Given the records below, would you repeat exactly the lines that begin at the one containing "The height and width of the screenshot is (2576, 313)." and end at the one containing "This screenshot has height=2576, width=1170.", inclusive?

Stored data:
____________________
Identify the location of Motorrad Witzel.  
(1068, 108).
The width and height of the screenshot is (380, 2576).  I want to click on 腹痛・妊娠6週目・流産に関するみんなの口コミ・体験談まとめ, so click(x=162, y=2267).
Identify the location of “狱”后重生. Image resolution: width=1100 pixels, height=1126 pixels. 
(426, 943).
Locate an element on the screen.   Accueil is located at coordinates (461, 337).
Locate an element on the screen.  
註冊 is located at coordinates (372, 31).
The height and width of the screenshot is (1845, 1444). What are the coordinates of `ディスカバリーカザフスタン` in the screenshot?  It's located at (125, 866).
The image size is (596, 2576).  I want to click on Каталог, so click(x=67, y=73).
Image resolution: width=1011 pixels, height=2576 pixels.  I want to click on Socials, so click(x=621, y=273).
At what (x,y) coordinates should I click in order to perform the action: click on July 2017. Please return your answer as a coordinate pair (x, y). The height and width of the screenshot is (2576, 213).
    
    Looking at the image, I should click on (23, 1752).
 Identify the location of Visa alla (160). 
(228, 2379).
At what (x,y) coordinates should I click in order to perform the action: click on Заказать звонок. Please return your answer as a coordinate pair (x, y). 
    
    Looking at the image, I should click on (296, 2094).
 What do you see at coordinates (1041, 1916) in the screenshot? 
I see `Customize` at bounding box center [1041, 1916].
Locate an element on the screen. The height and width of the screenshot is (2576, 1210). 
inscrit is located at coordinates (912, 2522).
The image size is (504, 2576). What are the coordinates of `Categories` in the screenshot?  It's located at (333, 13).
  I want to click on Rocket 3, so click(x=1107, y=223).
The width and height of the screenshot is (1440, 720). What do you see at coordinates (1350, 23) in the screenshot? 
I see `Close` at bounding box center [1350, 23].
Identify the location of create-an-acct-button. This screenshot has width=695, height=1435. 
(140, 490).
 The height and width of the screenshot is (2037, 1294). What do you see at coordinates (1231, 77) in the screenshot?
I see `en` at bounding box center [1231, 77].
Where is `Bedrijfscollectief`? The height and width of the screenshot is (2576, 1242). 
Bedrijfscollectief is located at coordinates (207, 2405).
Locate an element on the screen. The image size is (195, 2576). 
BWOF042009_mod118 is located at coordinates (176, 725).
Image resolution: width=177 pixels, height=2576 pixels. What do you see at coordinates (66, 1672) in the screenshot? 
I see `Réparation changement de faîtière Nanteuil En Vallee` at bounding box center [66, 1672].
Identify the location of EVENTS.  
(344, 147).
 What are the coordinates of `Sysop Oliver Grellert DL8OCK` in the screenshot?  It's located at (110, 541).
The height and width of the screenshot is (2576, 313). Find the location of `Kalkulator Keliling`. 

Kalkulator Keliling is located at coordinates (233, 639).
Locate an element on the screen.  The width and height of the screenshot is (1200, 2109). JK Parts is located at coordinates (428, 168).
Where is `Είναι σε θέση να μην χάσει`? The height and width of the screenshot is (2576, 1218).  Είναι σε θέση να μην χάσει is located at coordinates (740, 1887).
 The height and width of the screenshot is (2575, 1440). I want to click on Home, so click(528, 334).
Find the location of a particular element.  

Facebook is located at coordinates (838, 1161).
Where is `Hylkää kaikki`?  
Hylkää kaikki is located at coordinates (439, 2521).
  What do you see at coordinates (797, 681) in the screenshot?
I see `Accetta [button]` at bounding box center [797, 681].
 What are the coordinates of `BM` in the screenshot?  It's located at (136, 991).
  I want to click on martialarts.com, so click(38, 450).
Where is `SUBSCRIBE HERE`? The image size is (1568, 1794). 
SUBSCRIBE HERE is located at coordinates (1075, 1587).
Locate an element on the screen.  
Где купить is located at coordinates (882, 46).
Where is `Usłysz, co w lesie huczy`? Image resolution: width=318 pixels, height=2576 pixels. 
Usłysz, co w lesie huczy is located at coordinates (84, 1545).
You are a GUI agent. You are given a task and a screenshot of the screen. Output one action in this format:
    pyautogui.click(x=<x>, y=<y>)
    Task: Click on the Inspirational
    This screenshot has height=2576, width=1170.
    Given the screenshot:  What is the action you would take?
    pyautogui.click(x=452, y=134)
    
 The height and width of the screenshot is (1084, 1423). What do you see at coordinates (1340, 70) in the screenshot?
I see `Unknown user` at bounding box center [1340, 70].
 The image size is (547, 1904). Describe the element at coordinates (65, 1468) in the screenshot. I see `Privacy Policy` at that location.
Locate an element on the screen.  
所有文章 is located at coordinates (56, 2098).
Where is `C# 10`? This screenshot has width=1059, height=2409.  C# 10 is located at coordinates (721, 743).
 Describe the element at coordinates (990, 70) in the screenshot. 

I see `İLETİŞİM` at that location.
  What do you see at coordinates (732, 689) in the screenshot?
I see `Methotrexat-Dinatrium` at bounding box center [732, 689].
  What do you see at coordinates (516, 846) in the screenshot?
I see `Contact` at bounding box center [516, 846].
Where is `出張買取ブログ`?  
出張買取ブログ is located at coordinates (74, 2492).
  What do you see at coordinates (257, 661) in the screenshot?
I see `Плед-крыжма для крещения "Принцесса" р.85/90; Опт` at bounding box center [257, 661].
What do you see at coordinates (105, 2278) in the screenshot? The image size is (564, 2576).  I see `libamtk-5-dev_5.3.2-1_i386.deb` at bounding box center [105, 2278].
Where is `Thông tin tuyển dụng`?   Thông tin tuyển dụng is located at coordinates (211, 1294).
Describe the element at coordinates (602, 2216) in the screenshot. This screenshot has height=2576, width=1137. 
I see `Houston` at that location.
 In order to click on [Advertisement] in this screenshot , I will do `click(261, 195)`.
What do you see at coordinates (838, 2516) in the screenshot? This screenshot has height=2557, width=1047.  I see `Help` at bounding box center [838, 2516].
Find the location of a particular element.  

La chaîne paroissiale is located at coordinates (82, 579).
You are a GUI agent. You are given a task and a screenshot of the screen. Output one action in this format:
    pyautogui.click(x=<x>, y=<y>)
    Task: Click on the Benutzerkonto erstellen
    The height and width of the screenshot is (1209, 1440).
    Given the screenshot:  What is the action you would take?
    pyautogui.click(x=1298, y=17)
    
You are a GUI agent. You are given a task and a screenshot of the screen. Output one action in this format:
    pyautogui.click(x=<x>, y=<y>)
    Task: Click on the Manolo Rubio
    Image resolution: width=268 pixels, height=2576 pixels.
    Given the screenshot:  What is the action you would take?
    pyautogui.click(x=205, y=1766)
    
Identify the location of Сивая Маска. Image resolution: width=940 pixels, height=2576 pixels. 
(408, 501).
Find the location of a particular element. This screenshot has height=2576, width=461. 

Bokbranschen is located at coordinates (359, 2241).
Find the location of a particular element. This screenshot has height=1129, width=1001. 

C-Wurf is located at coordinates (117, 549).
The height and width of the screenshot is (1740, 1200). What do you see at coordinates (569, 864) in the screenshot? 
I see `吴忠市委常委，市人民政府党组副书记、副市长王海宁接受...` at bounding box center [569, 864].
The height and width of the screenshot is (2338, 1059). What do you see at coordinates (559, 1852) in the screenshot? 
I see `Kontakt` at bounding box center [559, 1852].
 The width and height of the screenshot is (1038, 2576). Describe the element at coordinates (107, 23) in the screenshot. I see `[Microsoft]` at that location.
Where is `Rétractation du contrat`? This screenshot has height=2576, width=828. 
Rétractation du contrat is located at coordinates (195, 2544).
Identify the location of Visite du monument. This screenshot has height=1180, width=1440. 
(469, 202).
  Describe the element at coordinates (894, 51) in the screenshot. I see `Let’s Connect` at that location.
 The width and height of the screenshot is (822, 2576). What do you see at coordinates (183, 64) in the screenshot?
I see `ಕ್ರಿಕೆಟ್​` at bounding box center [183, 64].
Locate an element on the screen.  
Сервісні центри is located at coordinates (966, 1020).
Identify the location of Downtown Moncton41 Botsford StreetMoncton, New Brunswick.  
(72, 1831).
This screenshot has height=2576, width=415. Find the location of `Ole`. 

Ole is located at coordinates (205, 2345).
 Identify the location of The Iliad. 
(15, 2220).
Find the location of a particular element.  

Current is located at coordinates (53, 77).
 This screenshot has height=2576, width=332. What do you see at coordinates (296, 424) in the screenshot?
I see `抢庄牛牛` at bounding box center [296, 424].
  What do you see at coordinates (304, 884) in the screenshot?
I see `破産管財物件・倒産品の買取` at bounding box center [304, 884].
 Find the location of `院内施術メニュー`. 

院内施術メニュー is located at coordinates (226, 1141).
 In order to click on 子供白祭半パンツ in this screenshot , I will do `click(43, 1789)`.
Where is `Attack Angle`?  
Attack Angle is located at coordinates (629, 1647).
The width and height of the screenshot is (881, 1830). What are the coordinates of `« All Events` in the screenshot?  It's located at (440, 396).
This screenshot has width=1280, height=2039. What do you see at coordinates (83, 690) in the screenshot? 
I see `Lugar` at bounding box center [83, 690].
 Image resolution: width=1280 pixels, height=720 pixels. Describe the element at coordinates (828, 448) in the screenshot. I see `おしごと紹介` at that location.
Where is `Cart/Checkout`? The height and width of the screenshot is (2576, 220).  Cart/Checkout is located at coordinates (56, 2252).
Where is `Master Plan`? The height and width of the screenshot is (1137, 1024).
____________________
◆ **Exercise solution**:
The height and width of the screenshot is (2576, 313). Find the location of `Kalkulator Keliling`. 

Kalkulator Keliling is located at coordinates (233, 639).
Locate an element on the screen.  The width and height of the screenshot is (1200, 2109). JK Parts is located at coordinates (428, 168).
Where is `Είναι σε θέση να μην χάσει`? The height and width of the screenshot is (2576, 1218).  Είναι σε θέση να μην χάσει is located at coordinates (740, 1887).
 The height and width of the screenshot is (2575, 1440). I want to click on Home, so click(528, 334).
Find the location of a particular element.  

Facebook is located at coordinates (838, 1161).
Where is `Hylkää kaikki`?  
Hylkää kaikki is located at coordinates (439, 2521).
  What do you see at coordinates (797, 681) in the screenshot?
I see `Accetta [button]` at bounding box center [797, 681].
 What are the coordinates of `BM` in the screenshot?  It's located at (136, 991).
  I want to click on martialarts.com, so click(38, 450).
Where is `SUBSCRIBE HERE`? The image size is (1568, 1794). 
SUBSCRIBE HERE is located at coordinates (1075, 1587).
Locate an element on the screen.  
Где купить is located at coordinates (882, 46).
Where is `Usłysz, co w lesie huczy`? Image resolution: width=318 pixels, height=2576 pixels. 
Usłysz, co w lesie huczy is located at coordinates (84, 1545).
You are a GUI agent. You are given a task and a screenshot of the screen. Output one action in this format:
    pyautogui.click(x=<x>, y=<y>)
    Task: Click on the Inspirational
    This screenshot has height=2576, width=1170.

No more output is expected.